PM picks team for the future
WHAT was striking about David Cameron’s reshuffle was its unanimity. This was a rare instance where a Prime Minister could put his own stamp on his government without having to weigh up the balance of power between Eurosceptics and Europhiles, the competing agendas of Blairites and Brownites or, more recently, the delicacy of the relationship between Tories and Liberal Democrats.
Mr Cameron will never have a better chance to assert his authority – future Cabinet reshuffles will be necessitated by either resignation or dismissal because of poor performance – and he has taken time to pick a team well-suited to the challenges ahead. For example, John Whittingdale, the new Culture Secretary, can be assured of driving a hard bargain with the BBC over its charter renewal.
The contrast with those Labour politicians fighting like proverbial ferrets in the sack could not be greater. Not only has Mr Cameron opted for continuity, most notably George Osborne, Theresa May and Iain Duncan Smith at the Treasury, Home Office and Department of Work and Pensions respectively, but his dynamic new Cabinet is far more representative of contemporary society. Not only has he been able to promote a number of female Ministers on merit to counter the image of the Tories as a “pale, male and grey” party, but Sajid Javid – the Business Secretary – is the self-made son of an immigrant bus driver while Robert Halfon, the new party vice-chairman, walks on crutches as a result of cerebral palsy. However his disability did not prevent him from becoming a powerful advocate for blue collar voters – his campaigning is one reason why fuel duty was frozen during the last Parliament.
The significance of such promotions should not be overshadowed by the Boris Johnson circus. If there is one regret, it is the absence of a strong Yorkshire representation at the top table. That said, Mr Cameron has said he wants every Minister to speak up for this region – it is up to the PM to ensure that this now becomes the case.
Labour’s lessons as Dan Jarvis puts family first
THE LABOUR leadership clearly weighed heavily on the shoulders of Dan Jarvis before he took the courageous decision not to join the race to succeed Ed Miliband because he wants to devote sufficient time to his young children after their mother Caroline died from cancer at a tragically young age. “I don’t want them to lose their dad,” he wrote with great poignancy.
Yet, while the Opposition would have benefitted from the wisdom of a leader who has his feet firmly on the ground, the Barnsley Central MP’s critique of the election result does offer Labour a template for the future.
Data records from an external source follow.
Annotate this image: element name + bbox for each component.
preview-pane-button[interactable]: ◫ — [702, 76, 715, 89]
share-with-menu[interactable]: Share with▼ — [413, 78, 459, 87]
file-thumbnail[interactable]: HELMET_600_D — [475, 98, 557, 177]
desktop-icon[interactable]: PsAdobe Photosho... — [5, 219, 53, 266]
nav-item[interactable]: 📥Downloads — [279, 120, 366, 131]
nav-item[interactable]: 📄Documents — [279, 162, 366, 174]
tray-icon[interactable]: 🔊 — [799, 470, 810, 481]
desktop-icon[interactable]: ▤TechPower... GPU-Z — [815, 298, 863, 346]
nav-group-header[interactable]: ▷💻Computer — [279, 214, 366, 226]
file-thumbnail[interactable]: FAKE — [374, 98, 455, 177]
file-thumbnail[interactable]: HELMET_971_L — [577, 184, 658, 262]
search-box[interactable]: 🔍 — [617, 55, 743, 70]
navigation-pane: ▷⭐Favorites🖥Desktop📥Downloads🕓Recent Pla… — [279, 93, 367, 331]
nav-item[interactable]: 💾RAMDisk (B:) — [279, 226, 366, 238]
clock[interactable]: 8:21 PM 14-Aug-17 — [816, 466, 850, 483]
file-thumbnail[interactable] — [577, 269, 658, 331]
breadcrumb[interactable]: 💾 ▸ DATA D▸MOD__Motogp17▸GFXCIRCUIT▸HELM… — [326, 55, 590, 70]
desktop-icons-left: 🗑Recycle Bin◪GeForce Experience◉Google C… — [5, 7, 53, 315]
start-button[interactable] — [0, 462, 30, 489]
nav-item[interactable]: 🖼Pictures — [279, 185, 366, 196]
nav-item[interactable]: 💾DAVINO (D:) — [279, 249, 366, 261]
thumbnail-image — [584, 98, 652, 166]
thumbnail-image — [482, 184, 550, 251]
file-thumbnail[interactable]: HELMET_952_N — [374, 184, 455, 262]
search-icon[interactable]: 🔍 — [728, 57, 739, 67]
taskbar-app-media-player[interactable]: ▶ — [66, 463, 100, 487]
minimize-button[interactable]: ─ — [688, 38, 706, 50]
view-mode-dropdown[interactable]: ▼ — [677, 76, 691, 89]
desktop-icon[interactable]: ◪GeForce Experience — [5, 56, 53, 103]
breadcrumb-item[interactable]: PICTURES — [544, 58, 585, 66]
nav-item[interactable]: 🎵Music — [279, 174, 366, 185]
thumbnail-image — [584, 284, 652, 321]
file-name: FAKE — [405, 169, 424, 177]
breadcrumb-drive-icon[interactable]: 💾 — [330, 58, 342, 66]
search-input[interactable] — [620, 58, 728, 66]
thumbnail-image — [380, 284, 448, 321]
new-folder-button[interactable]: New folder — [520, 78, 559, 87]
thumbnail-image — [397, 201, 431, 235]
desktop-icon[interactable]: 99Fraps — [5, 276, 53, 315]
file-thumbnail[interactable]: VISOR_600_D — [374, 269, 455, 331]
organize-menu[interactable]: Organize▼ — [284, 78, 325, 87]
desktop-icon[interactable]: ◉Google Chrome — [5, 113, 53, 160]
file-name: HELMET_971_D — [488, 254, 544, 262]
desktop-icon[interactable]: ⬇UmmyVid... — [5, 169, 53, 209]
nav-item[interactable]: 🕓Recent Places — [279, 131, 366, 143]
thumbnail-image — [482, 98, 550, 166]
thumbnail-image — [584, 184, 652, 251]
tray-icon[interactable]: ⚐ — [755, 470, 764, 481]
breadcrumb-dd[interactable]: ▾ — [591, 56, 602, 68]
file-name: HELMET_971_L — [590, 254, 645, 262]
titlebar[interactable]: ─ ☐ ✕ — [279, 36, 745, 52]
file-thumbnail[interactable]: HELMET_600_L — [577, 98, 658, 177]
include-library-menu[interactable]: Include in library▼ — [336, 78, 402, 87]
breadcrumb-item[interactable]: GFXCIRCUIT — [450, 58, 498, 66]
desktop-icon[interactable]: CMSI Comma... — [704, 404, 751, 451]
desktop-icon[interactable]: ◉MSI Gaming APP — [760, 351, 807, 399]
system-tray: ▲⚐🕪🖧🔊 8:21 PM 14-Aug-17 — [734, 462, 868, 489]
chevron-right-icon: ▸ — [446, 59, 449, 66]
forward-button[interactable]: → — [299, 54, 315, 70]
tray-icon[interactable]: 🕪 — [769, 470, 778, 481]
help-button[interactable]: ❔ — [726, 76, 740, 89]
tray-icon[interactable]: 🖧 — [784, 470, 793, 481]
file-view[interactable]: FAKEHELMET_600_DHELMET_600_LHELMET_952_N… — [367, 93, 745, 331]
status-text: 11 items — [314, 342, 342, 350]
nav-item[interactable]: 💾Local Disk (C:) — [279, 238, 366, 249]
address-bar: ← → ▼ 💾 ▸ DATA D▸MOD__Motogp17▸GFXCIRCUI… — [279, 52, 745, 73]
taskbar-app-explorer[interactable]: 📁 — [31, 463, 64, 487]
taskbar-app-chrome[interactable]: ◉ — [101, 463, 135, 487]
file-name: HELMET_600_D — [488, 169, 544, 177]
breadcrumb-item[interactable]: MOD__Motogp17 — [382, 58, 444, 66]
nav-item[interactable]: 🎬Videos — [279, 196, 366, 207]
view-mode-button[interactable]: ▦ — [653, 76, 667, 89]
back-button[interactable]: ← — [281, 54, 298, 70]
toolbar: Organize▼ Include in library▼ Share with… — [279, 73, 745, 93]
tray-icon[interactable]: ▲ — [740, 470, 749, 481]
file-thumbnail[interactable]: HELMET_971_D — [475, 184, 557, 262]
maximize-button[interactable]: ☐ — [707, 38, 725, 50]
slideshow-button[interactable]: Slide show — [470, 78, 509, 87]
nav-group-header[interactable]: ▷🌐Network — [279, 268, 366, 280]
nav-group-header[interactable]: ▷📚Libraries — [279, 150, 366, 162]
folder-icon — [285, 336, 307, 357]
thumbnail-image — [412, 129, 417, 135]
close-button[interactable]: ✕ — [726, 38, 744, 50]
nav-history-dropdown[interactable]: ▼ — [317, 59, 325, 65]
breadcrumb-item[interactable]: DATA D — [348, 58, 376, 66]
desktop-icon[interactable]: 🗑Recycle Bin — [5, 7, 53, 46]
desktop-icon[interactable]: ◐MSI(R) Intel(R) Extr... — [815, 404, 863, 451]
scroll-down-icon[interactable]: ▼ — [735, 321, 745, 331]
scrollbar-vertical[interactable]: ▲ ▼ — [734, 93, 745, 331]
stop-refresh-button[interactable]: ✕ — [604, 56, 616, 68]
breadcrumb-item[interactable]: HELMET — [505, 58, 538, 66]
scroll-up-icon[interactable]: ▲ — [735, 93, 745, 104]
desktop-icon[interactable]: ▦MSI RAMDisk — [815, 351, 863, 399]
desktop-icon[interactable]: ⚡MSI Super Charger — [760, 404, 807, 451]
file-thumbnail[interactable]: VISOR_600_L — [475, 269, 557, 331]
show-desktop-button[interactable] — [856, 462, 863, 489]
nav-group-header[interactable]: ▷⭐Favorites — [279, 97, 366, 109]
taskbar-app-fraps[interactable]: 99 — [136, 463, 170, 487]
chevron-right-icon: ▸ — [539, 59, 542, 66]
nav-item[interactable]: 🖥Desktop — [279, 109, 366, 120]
Mr Jarvis makes two fundamental points. First, he says Labour “failed to tap into people’s aspirations with a sufficiently optimistic vision” – further proof of the Miliband team’s class warfare and hostility towards those determined to make their own way in the world. This anti-business approach explains the scathing resignation of Lord Sugar, the entrepreneur behind television’s The Apprentice. Second, the Yorkshire MP has admitted that the Labour government did overspend prior to 2007 and has to admit to this failing before it has any chance of moving forward.
Yet, in calling for a fundamental reassessment of how Labour connects with the voters, Mr Jarvis was too modest to make this point. His previous career in the Army means that he approaches politics from a different perspective.
Contrast this with those likely leadership contenders who are career politicians with so little experience of the private sector – the businesses that make the country tick. And, until this changes, Labour will be on the back foot when it comes to trust and credibility.
A lovable rogue: the ‘party prince’ in New Zealand
NOW that Prince Harry has been demoted to fourth in line to the throne following the birth of his niece Princess Charlotte, he will find it harder to shed the “party prince” tag that he appears to have inherited from the Duke of York.
Yet, while Harry is clearly in his element in New Zealand where he has been creating the impression of a lovable rogue at ease with himself, such tours are likely to become de rigueur for him as he leaves the Army and extends his Royal duties.
He will clearly be an asset as the Queen and Duke of Edinburgh scale back on their hectic schedule; he has, with growing maturity, already become a fine ambassador for the Royal family as the burden of responsibility passes to a new generation and his impishness resonates with many. Long may this continue to be the case.